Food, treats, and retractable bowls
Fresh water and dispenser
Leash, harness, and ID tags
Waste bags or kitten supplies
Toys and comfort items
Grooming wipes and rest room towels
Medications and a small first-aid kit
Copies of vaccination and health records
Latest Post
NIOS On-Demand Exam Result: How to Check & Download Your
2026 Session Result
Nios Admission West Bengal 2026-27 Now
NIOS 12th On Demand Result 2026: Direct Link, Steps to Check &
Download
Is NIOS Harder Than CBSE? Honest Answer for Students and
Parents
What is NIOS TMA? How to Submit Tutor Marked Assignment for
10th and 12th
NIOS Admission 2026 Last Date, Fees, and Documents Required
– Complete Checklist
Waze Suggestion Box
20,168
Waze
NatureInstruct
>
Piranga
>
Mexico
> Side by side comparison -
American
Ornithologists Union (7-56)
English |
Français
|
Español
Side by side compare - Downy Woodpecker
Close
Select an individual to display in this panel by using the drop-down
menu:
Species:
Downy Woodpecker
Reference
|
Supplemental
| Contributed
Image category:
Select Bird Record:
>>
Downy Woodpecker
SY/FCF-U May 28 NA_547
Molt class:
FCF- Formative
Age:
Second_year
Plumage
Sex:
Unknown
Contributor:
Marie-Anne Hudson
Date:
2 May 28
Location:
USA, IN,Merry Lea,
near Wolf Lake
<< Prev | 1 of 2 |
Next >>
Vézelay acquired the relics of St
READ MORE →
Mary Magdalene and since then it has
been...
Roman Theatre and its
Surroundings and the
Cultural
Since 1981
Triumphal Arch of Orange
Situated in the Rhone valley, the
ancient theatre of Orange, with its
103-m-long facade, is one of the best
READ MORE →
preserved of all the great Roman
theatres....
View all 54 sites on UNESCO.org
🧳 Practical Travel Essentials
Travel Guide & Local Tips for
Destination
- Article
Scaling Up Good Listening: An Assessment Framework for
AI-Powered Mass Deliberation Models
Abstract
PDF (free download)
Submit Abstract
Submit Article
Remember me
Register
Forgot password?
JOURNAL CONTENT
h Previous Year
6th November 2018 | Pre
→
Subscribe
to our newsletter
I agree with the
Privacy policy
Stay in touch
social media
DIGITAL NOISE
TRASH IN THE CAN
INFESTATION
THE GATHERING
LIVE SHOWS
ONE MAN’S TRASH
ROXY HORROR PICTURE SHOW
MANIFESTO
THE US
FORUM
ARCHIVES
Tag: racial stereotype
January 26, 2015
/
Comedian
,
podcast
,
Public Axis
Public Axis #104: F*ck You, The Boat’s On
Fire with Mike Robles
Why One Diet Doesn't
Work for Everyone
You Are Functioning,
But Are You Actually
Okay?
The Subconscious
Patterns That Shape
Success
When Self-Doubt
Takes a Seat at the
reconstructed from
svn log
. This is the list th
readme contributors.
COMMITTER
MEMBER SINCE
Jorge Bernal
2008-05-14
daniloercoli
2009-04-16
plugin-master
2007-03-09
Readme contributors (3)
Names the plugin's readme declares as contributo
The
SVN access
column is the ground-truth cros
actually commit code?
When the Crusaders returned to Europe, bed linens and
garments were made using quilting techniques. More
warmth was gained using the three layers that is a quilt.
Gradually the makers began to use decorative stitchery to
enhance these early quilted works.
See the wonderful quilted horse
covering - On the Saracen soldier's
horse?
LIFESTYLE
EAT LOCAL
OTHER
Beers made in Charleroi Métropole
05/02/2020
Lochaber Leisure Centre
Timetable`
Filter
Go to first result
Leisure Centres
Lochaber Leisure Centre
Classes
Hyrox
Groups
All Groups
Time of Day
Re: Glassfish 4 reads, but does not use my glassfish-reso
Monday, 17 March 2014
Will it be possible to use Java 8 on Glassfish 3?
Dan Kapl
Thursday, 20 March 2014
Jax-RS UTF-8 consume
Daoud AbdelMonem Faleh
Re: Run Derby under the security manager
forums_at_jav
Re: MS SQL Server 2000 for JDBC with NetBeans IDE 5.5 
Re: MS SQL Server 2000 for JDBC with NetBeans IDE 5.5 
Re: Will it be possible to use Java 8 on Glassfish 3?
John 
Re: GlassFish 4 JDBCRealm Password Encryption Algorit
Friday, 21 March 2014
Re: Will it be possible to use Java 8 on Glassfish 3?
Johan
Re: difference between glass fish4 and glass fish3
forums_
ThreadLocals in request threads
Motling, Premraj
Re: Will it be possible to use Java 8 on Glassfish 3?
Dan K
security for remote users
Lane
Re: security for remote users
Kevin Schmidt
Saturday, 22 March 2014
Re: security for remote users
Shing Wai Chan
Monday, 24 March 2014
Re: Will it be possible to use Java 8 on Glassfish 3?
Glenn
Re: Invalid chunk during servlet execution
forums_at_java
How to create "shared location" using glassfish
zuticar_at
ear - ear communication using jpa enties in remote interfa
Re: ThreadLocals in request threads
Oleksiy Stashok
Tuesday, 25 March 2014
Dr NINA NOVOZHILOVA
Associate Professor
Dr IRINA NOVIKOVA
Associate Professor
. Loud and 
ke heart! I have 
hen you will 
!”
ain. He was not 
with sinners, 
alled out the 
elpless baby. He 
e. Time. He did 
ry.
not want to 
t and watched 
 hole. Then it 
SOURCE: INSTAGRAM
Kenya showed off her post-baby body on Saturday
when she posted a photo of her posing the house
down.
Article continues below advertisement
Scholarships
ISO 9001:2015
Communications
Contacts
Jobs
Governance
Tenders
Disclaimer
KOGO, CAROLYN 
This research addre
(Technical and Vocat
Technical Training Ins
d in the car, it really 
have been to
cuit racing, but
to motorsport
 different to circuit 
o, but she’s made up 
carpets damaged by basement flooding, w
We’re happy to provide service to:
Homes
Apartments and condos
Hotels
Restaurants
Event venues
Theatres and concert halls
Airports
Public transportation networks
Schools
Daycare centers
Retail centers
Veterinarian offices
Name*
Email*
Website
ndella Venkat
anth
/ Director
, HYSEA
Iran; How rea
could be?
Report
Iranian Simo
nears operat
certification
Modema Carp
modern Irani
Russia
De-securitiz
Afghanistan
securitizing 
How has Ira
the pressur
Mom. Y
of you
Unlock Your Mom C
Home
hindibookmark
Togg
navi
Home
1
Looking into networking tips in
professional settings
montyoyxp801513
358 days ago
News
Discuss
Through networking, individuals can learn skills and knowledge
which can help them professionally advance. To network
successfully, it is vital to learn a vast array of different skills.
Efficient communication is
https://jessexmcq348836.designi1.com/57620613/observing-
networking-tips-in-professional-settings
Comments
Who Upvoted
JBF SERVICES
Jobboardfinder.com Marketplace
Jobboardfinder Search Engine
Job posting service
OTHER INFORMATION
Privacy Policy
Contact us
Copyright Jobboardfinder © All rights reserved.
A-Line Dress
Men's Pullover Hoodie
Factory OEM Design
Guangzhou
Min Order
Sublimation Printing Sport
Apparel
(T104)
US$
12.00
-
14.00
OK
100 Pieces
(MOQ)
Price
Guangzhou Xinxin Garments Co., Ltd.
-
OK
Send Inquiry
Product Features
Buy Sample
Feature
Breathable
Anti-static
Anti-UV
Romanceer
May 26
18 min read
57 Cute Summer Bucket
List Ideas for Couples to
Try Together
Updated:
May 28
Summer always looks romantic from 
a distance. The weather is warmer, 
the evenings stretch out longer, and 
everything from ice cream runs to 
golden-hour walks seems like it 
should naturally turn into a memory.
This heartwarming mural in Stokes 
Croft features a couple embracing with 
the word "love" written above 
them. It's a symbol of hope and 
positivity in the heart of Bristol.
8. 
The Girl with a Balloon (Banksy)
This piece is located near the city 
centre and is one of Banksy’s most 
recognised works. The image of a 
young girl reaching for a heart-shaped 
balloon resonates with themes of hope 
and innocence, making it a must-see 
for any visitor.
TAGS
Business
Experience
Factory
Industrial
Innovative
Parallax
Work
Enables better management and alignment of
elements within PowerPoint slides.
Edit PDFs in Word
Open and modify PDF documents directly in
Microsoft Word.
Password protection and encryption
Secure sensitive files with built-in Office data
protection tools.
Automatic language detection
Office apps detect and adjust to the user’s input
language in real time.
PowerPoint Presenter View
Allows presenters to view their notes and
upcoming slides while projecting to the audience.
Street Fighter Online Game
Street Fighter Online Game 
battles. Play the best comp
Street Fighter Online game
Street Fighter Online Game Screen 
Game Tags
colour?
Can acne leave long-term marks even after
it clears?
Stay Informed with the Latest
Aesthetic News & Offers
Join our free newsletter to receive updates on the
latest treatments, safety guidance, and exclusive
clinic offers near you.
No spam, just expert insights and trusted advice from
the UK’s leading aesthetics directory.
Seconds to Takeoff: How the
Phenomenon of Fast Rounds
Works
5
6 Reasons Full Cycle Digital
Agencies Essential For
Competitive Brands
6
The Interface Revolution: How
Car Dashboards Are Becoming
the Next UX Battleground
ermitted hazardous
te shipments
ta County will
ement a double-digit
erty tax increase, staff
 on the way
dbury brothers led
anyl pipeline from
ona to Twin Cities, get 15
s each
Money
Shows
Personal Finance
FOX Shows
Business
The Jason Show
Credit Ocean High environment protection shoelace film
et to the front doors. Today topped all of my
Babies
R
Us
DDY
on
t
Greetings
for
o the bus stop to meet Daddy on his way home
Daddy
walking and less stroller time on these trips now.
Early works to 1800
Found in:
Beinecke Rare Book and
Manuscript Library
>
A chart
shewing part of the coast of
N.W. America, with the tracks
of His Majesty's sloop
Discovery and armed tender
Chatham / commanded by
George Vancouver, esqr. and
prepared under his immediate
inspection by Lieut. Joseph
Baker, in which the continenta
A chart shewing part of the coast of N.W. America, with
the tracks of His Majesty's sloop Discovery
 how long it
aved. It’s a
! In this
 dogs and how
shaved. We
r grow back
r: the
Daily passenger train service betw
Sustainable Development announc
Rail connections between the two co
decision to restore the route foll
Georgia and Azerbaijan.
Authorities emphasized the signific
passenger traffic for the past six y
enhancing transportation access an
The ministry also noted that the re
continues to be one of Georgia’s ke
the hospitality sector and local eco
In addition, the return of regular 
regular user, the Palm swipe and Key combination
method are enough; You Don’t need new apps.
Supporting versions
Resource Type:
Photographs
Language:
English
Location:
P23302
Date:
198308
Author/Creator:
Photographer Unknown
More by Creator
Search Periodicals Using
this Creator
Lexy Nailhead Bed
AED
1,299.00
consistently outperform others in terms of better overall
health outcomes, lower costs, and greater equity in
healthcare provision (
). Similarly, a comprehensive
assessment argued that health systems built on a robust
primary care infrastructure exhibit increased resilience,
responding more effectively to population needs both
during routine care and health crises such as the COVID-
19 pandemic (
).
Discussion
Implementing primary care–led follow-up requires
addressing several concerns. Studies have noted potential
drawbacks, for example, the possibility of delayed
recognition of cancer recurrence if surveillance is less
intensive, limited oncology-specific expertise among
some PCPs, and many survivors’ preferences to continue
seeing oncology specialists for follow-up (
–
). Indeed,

————————

## TASK DESCRIPTION
Out of the listing above, reproduce exactly the lines from the one with "Takes a Seat at the" up to and including the one with "Leisure Centres".

## OUTPUT OF THE TASK
Takes a Seat at the
reconstructed from
svn log
. This is the list th
readme contributors.
COMMITTER
MEMBER SINCE
Jorge Bernal
2008-05-14
daniloercoli
2009-04-16
plugin-master
2007-03-09
Readme contributors (3)
Names the plugin's readme declares as contributo
The
SVN access
column is the ground-truth cros
actually commit code?
When the Crusaders returned to Europe, bed linens and
garments were made using quilting techniques. More
warmth was gained using the three layers that is a quilt.
Gradually the makers began to use decorative stitchery to
enhance these early quilted works.
See the wonderful quilted horse
covering - On the Saracen soldier's
horse?
LIFESTYLE
EAT LOCAL
OTHER
Beers made in Charleroi Métropole
05/02/2020
Lochaber Leisure Centre
Timetable`
Filter
Go to first result
Leisure Centres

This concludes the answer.